Michel Bellavance is a Swiss flautist of Canadian origin.

==Career==
Miyazawa Artist Bellavance has performed concertos by Ibert, Reinecke, Nielsen, Kabalevsky, Bernstein, Liebermann, Mozart, Bach and Vivaldi with orchestras both in Europe and Latin America, including the Geneva Chamber Orchestra, the Lisbon Gulbenkian Foundation Orchestra, the Bahia Symphony Orchestra, the Mendoza Philharmonic Orchestra, the Maracaibo Symphony Orchestra and the National Symphony Orchestra of Peru.

He has appeared at festivals in Switzerland, the United States, Brazil, Chile, Peru, Venezuela, Colombia, Ecuador and Costa Rica, on radio broadcasts for the Radio Suisse Romande, the CBC, and National Public Radio (USA), and has given recitals in cities such as Geneva, Zürich, Basel, Paris, London, Prague, Barcelona, Madrid, Montréal, Ottawa, Washington DC, Sydney, Auckland, Tokyo, Hong Kong, Beijing, Shanghai, São Paulo, Brasília, Buenos Aires, Santiago de Chile, Bogotá and Lima.

His discs for Meridian Records, Atma Classique, Brioso Recordings and SNE have received international critical praise and attest to his keen interest for both new and less familiar repertoire.

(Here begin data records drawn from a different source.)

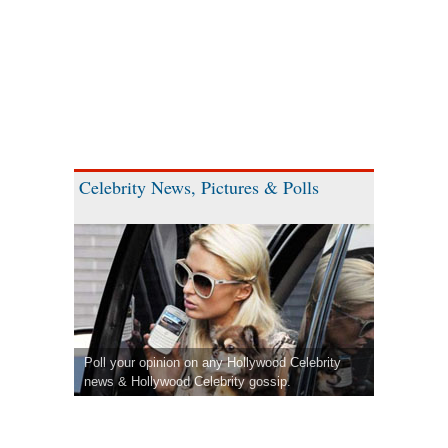
Celebrity News, Pictures & Polls
Poll your opinion on any Hollywood Celebrity
news & Hollywood Celebrity gossip.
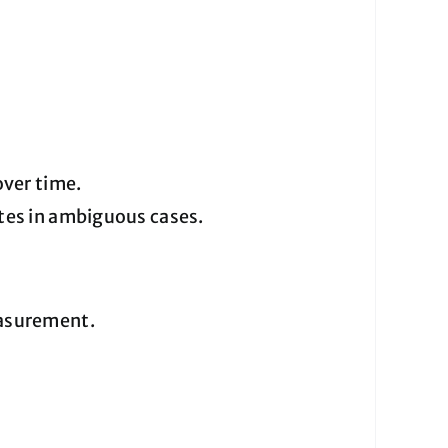
over time.
etes in ambiguous cases.
easurement.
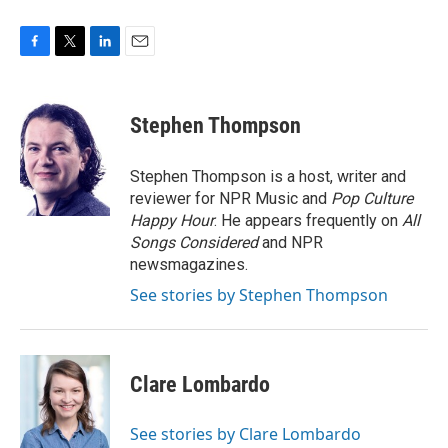
F
T
L
E
a
w
i
m
c
i
n
a
e
t
k
i
Stephen Thompson
b
t
e
l
o
e
d
o
r
I
Stephen Thompson is a host, writer and
k
n
reviewer for NPR Music and
Pop Culture
Happy Hour
. He appears frequently on
All
Songs Considered
and NPR
newsmagazines.
See stories by Stephen Thompson
Clare Lombardo
See stories by Clare Lombardo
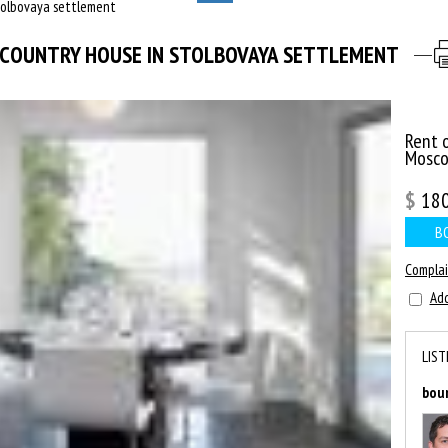
tolbovaya settlement
СOUNTRY HOUSE IN STOLBOVAYA SETTLEMENT
Rent 
Mosc
$
18
B
Compla
Add
LIST
bou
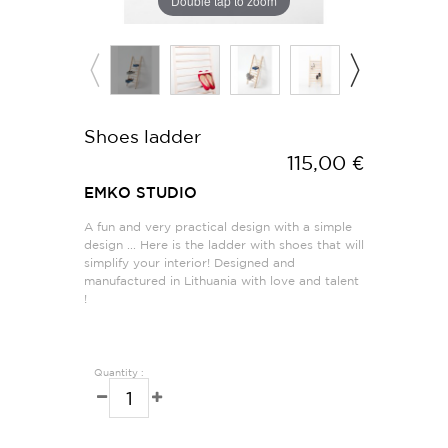
Double tap to zoom
Shoes ladder
115,00 €
EMKO STUDIO
A fun and very practical design with a simple
design ... Here is the ladder with shoes that will
simplify your interior! Designed and
manufactured in Lithuania with love and talent
!
Quantity :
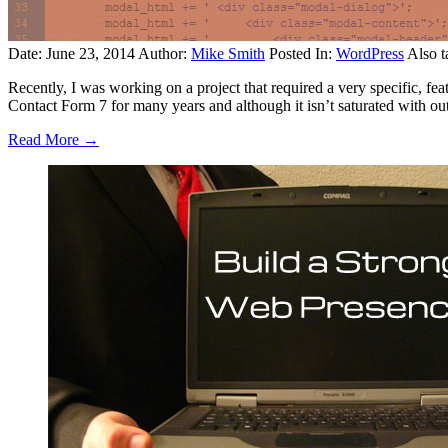
Date: June 23, 2014
Author:
Mike Smith
Posted In:
WordPress
Also t
Recently, I was working on a project that required a very specific, fea
Contact Form 7 for many years and although it isn’t saturated with out
Read More →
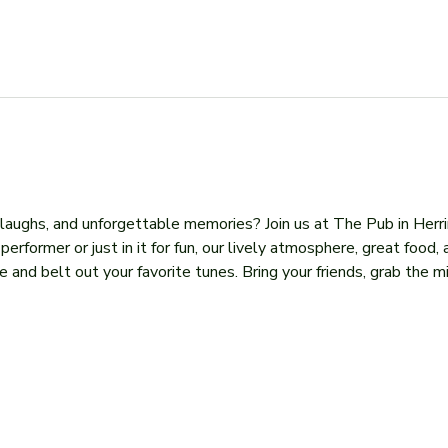
, laughs, and unforgettable memories? Join us at The Pub in Herr
former or just in it for fun, our lively atmosphere, great food, 
 and belt out your favorite tunes. Bring your friends, grab the mi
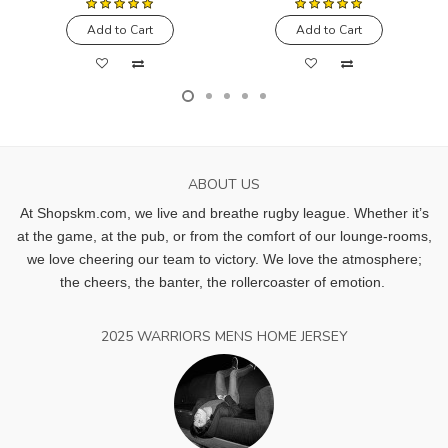
Add to Cart
Add to Cart
ABOUT US
At Shopskm.com, we live and breathe rugby league.
Whether it’s
at the game, at the pub, or from the comfort of our lounge-rooms,
we love cheering our team to victory. We love the atmosphere;
the cheers, the banter, the rollercoaster of emotion.
2025 WARRIORS MENS HOME JERSEY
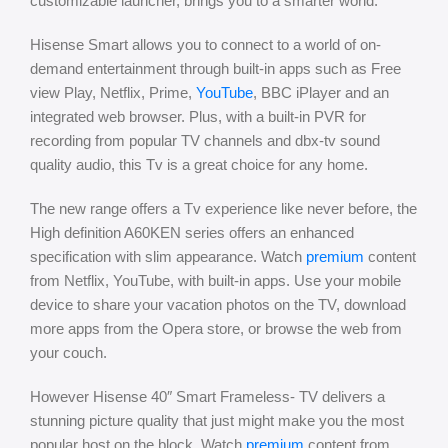
customizable launcher, brings you to a smarter world.
Hisense Smart allows you to connect to a world of on-
demand entertainment through built-in apps such as Free
view Play, Netflix, Prime,
YouTube
, BBC iPlayer and an
integrated web browser. Plus, with a built-in PVR for
recording from popular TV channels and dbx-tv sound
quality audio, this Tv is a great choice for any home.
The new range offers a Tv experience like never before, the
High definition A60KEN series offers an enhanced
specification with slim appearance. Watch
premium
content
from Netflix, YouTube, with built-in apps. Use your mobile
device to share your vacation photos on the TV, download
more apps from the Opera store, or browse the web from
your couch.
​However Hisense 40″ Smart Frameless- TV delivers a
stunning picture quality that just might make you the most
popular host on the block. Watch
premium
content from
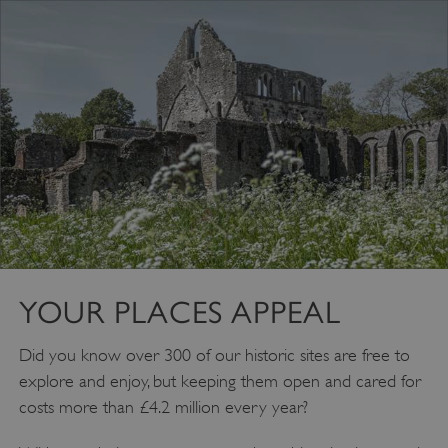
YOUR PLACES APPEAL
VISITOR_PRIVACY_METADATA
YouTube
.youtube.com
Did you know over 300 of our historic sites are free to
explore and enjoy, but keeping them open and cared for
costs more than £4.2 million every year?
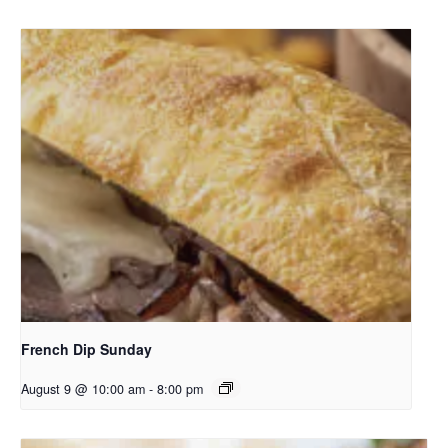
French Dip Sunday
August 9 @ 10:00 am
-
8:00 pm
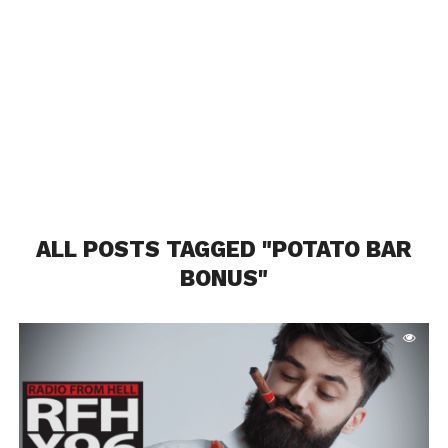
ALL POSTS TAGGED "POTATO BAR
BONUS"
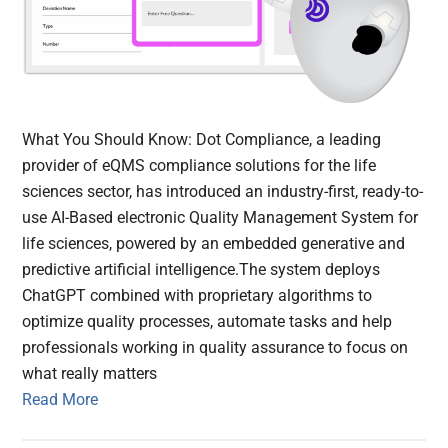
What You Should Know: Dot Compliance, a leading
provider of eQMS compliance solutions for the life
sciences sector, has introduced an industry-first, ready-to-
use AI-Based electronic Quality Management System for
life sciences, powered by an embedded generative and
predictive artificial intelligence.The system deploys
ChatGPT combined with proprietary algorithms to
optimize quality processes, automate tasks and help
professionals working in quality assurance to focus on
what really matters
Read More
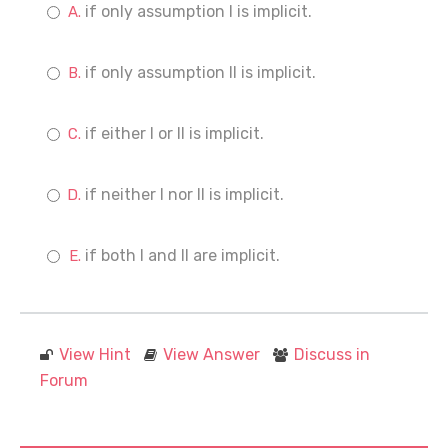
if only assumption I is implicit.
if only assumption II is implicit.
if either I or II is implicit.
if neither I nor II is implicit.
if both I and II are implicit.
View Hint
View Answer
Discuss in
Forum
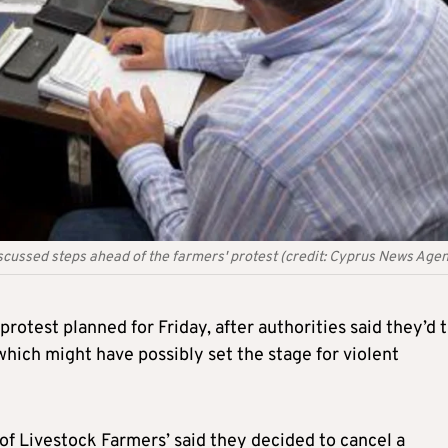
discussed steps ahead of the farmers' protest (credit: Cyprus News Age
protest planned for Friday, after authorities said they’d 
which might have possibly set the stage for violent
e of Livestock Farmers’ said they decided to cancel a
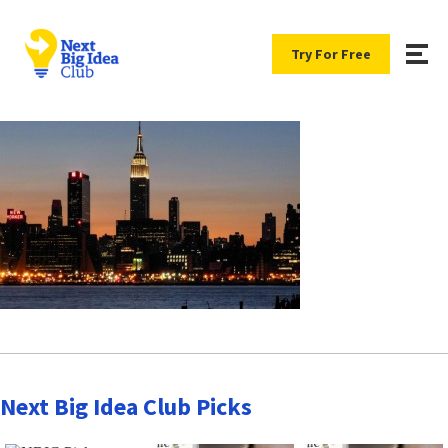
Try For Free
Next Big Idea Club Picks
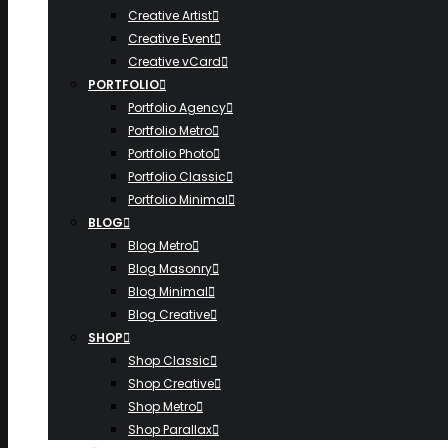
Creative Artist
Creative Event
Creative vCard
PORTFOLIO
Portfolio Agency
Portfolio Metro
Portfolio Photo
Portfolio Classic
Portfolio Minimal
BLOG
Blog Metro
Blog Masonry
Blog Minimal
Blog Creative
SHOP
Shop Classic
Shop Creative
Shop Metro
Shop Parallax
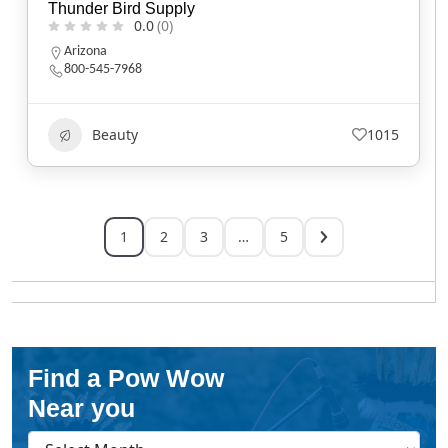
Thunder Bird Supply
0.0
(0)
Arizona
800-545-7968
Beauty
1015
1
2
3
…
5
Find a Pow Wow
Near you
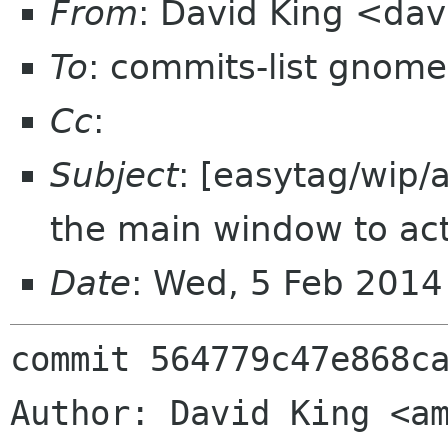
From
: David King <da
To
: commits-list gnome
Cc
:
Subject
: [easytag/wip/
the main window to act
Date
: Wed, 5 Feb 201
commit 564779c47e868ca
Author: David King <am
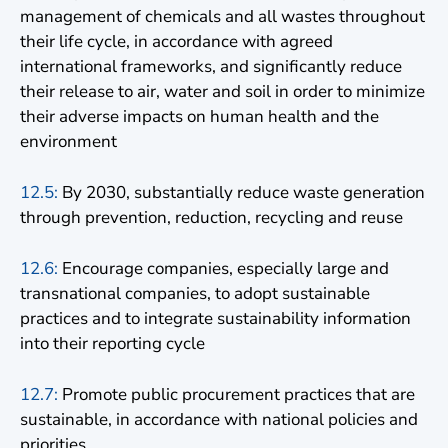
management of chemicals and all wastes throughout
their life cycle, in accordance with agreed
international frameworks, and significantly reduce
their release to air, water and soil in order to minimize
their adverse impacts on human health and the
environment
12.5:
By 2030, substantially reduce waste generation
through prevention, reduction, recycling and reuse
12.6:
Encourage companies, especially large and
transnational companies, to adopt sustainable
practices and to integrate sustainability information
into their reporting cycle
12.7:
Promote public procurement practices that are
sustainable, in accordance with national policies and
priorities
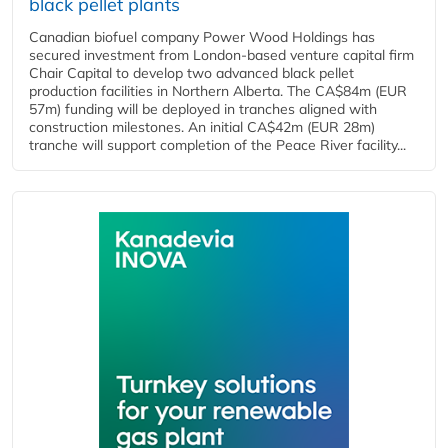
black pellet plants
Canadian biofuel company Power Wood Holdings has
secured investment from London-based venture capital firm
Chair Capital to develop two advanced black pellet
production facilities in Northern Alberta. The CA$84m (EUR
57m) funding will be deployed in tranches aligned with
construction milestones. An initial CA$42m (EUR 28m)
tranche will support completion of the Peace River facility...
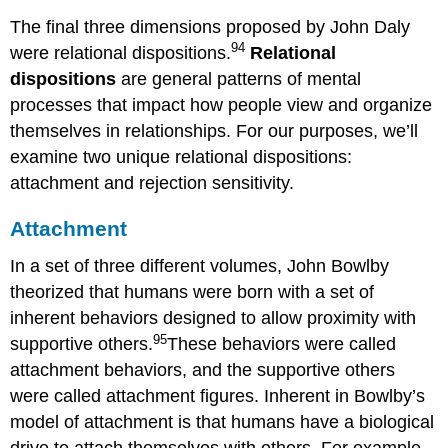
The final three dimensions proposed by John Daly
94
were relational dispositions.
Relational
dispositions
are general patterns of mental
processes that impact how people view and organize
themselves in relationships. For our purposes, we’ll
examine two unique relational dispositions:
attachment and rejection sensitivity.
Attachment
In a set of three different volumes, John Bowlby
theorized that humans were born with a set of
inherent behaviors designed to allow proximity with
95
supportive others.
These behaviors were called
attachment behaviors, and the supportive others
were called attachment figures. Inherent in Bowlby’s
model of attachment is that humans have a biological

In addition to his activities as a performer, Michel Bellavance is Professor of flute at the Geneva Conservatoire (HEM) (Switzerland), and regularly gives masterclasses in Europe, the Far East and Latin America, including the Royal College of Music, the Royal Academy of Music, the Guildhall School of Music and Drama, Sydney Conservatorium, University of Auckland, the Hong Kong Academy for Performing Arts, the Beijing and Shanghai Conservatories, and the San Jose and Lima International Flute Festivals.